There are several factors associated with the incidence of secondary infection in septic patients, including advanced age, the severity of the disease, and the length of ICU stay. Nevertheless, these factors are relatively objective causes of secondary infection and it is hard to control them in clinical work. As mentioned above, immune dysfunction in sepsis is associated with increased incidence of secondary infection. Previous studies have shown that the production of IL-10 contributed to the secondary infection in sepsis [27]. In the present study, the levels of IL-10 in mice infected with P. aeruginosa 3 days post-CLP increased significantly. It is reported that IL-17 exerts a protective effect in the airway by favoring the clearance of pathogens during acute P. aeruginosa infection [31]. Our results demonstrated that the levels of IL-17A in lung increased significantly after acute P. aeruginosa infection in sham-operated mice. However, secondary P. aeruginosa infection 3 days post-CLP did not cause an increase in IL-17A levels. Similarly, at the same time point, the levels of IL-1β and IL-6, which are critical for the host defense against pneumonia due to P. aeruginosa, remained low in mice which underwent CLP followed by P. aeruginosa infection. Additionally, significant increases in the number of bacterial colonies were observed in post-CLP mice after P. aeruginosa infection while the inflammatory cell infiltration in lung was increased, as consistently observed in previous studies.
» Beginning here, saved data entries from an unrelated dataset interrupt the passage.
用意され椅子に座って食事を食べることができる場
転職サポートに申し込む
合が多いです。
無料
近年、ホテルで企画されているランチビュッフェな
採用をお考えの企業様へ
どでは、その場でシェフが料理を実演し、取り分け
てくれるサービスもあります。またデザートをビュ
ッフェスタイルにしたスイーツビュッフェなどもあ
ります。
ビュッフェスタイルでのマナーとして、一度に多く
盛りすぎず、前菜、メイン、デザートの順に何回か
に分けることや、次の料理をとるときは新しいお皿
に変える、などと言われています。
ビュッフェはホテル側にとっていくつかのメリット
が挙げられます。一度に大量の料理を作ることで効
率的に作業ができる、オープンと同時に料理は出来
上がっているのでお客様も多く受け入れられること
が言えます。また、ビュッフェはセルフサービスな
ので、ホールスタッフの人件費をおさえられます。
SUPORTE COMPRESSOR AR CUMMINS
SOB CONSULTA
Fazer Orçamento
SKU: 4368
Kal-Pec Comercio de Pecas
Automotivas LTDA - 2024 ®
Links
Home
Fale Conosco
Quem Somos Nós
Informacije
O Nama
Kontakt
These seemingly contradictory results may be explained by the fact that the neutrophils and macrophages which are recruited to the lung in septic patients with secondary infection appear to have impaired abilities to secrete pro-inflammatory cytokines and clear pathogens [27, 32].
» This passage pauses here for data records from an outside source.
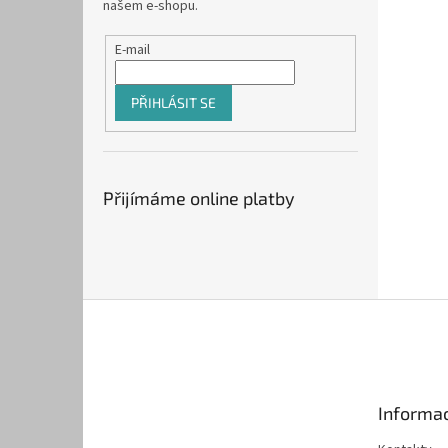
našem e-shopu.
E-mail
PŘIHLÁSIT SE
Přijímáme online platby
Z
á
p
a
t
Informac
í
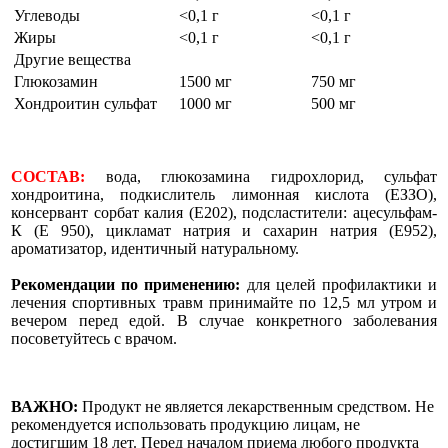
Углеводы
<0,1 г
<0,1 г
Жиры
<0,1 г
<0,1 г
Другие вещества
Глюкозамин
1500 мг
750 мг
Хондроитин сульфат
1000 мг
500 мг
СОСТАВ:
вода, глюкозамина гидрохлорид, сульфат
хондроитина, подкислитель лимонная кислота (ЕЗЗО),
консервант сорбат калия (Е202), подсластители: ацесульфам-
К (Е 950), цикламат натрия и сахарин натрия (Е952),
ароматизатор, идентичный натуральному.
Рекомендации по применению:
для целей профилактики и
лечения спортивных травм принимайте по 12,5 мл утром и
вечером перед едой. В случае конкретного заболевания
посоветуйтесь с врачом.
ВАЖНО:
Продукт не является лекарственным средством. Не
рекомендуется использовать продукцию лицам, не
достигшим 18 лет. Перед началом приема любого продукта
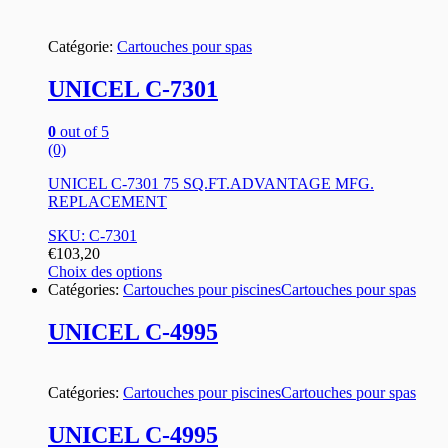
Catégorie:
Cartouches pour spas
UNICEL C-7301
0
out of 5
(0)
UNICEL C-7301 75 SQ.FT.ADVANTAGE MFG.
REPLACEMENT
SKU: C-7301
€
103,20
Choix des options
Catégories:
Cartouches pour piscines
Cartouches pour spas
UNICEL C-4995
Catégories:
Cartouches pour piscines
Cartouches pour spas
UNICEL C-4995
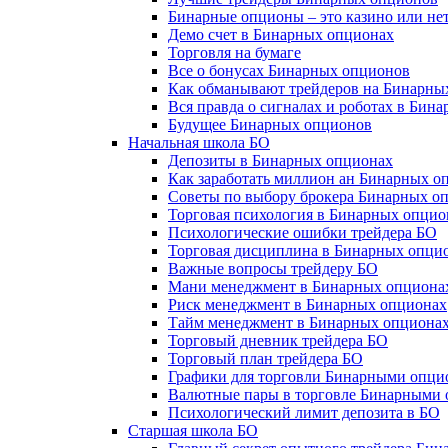
Бинарные опционы – это казино или не
Демо счет в Бинарных опционах
Торговля на бумаге
Все о бонусах Бинарных опционов
Как обманывают трейдеров на Бинарны
Вся правда о сигналах и роботах в Бин
Будущее Бинарных опционов
Начальная школа БО
Депозиты в Бинарных опционах
Как заработать миллион ан Бинарных о
Советы по выбору брокера Бинарных о
Торговая психология в Бинарных опцио
Психологические ошибки трейдера БО
Торговая дисциплина в Бинарных опци
Важные вопросы трейдеру БО
Мани менеджмент в Бинарных опциона
Риск менеджмент в Бинарных опционах
Тайм менеджмент в Бинарных опциона
Торговый дневник трейдера БО
Торговый план трейдера БО
Графики для торговли Бинарными опци
Валютные пары в торговле Бинарными
Психологический лимит депозита в БО
Старшая школа БО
It has been demonstrated that Tregs were associated with the defects in immune cell responses in sepsis. Increased levels of pro-inflammatory cytokines and enhanced immune cell responses after the depletion of Tregs were observed in many studies [33,34,35]. In the present study, the levels of CD4+CD25+Foxp3+Tregs in spleen and Foxp3+ cells in lung were increased in post-septic mice after secondary infection, indicating that the expansion of these cells may contribute to secondary infection in sepsis. Accordingly, Tregs were depleted using the monoclonal rat anti-mouse CD25 clone PC61. Although not all Foxp3+T cells express CD25, PC61 mAb treatment can cause a 30–60% reduction in Foxp3+Tregs and enhance the host immune response against tumors and pathogens [19,20,21]. After PC61 mAb treatment, the levels of IL-1β, IL-6, and IL-17A were increased and the production of IL-10 was decreased significantly in the “two-hit” model. Due to the improvement of immune response after Treg depletion in sepsis, the lung bacterial clearance ability was enhanced. As a result, the inflammatory cell recruitment to lung and the mortality of the animals were decreased.
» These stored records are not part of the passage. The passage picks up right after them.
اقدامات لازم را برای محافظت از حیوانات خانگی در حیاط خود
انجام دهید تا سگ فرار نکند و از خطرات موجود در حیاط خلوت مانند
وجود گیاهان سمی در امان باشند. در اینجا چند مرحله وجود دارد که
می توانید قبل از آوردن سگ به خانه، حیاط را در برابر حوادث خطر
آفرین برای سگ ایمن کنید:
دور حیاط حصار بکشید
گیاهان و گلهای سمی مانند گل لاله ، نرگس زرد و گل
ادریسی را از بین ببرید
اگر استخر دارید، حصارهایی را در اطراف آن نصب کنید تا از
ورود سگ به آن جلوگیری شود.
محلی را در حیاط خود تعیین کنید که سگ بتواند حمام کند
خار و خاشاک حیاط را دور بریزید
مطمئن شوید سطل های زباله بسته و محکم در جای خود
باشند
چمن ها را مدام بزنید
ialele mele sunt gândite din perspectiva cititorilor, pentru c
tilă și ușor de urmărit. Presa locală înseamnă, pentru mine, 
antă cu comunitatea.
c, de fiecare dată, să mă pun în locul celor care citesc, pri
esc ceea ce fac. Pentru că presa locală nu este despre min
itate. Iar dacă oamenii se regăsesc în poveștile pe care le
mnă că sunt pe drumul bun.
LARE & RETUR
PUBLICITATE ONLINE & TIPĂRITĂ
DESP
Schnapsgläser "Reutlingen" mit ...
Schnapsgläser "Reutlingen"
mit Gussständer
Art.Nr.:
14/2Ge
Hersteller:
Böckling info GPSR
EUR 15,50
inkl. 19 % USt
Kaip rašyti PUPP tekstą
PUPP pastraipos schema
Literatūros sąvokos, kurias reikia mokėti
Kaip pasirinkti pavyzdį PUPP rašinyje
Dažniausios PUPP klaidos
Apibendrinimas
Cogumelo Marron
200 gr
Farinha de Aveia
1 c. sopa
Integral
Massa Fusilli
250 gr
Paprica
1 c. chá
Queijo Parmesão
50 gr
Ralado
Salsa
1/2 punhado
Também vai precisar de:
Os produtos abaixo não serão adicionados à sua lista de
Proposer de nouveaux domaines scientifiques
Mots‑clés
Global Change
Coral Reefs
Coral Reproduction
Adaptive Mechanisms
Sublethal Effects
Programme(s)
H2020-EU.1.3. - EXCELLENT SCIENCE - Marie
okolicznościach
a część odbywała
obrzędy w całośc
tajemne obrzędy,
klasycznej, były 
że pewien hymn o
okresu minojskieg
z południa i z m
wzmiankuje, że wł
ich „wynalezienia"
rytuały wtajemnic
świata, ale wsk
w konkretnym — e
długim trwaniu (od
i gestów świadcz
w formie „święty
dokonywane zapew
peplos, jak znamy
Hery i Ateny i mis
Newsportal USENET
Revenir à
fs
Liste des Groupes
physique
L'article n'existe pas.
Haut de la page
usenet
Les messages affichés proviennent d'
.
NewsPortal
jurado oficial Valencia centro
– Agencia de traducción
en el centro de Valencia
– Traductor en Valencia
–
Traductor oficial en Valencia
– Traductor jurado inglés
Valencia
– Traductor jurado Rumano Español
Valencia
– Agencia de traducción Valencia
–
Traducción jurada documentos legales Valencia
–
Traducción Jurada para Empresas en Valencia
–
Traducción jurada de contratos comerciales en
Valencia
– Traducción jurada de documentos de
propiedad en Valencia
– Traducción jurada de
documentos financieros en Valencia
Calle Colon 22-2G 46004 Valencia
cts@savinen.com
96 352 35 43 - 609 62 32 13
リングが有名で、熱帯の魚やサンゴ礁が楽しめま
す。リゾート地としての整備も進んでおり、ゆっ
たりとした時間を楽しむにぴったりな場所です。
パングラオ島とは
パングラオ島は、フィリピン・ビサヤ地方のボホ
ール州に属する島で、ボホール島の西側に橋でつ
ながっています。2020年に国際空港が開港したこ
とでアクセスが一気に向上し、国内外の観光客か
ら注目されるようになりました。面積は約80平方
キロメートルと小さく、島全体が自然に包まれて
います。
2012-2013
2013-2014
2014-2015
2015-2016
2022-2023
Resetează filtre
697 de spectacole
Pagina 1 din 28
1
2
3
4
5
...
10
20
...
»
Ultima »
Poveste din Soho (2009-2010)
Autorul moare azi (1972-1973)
Sepsis is a highly complex and non-linear process. If immunotherapy is applied during the wrong phase of the sepsis, it may worsen outcomes by causing excessive inflammation or by impairing the immune response. Unfortunately, the markers used to guide immunotherapy treatment are still lacking, although HLA-DR, PD-L1, and others are currently under consideration [36,37,38] . While a single biomarker does not reflect the overall degree of immunosuppression, the shift in host susceptibility to pathogens may be a useful method to evaluate the immune status of sepsis in experimental studies. In the present study, increased susceptibility to P. aeruginosa infection 3 days post-CLP and elevated levels of Tregs were observed. So, Tregs were depleted before secondary infection and improved host response to P. aeruginosa in septic mice was observed. Additionally, an antibiotic was used to help CLP mice survive the early phase of sepsis to mimic clinical conditions in our study.

CONCLUSION

In conclusion, our current findings demonstrate that Tregs contribute to secondary infection in sepsis by modulating the inflammatory response. While more research is needed, our work suggests that Tregs may be an effective target for the development of drugs that prevent secondary infection and reduce mortality in sepsis.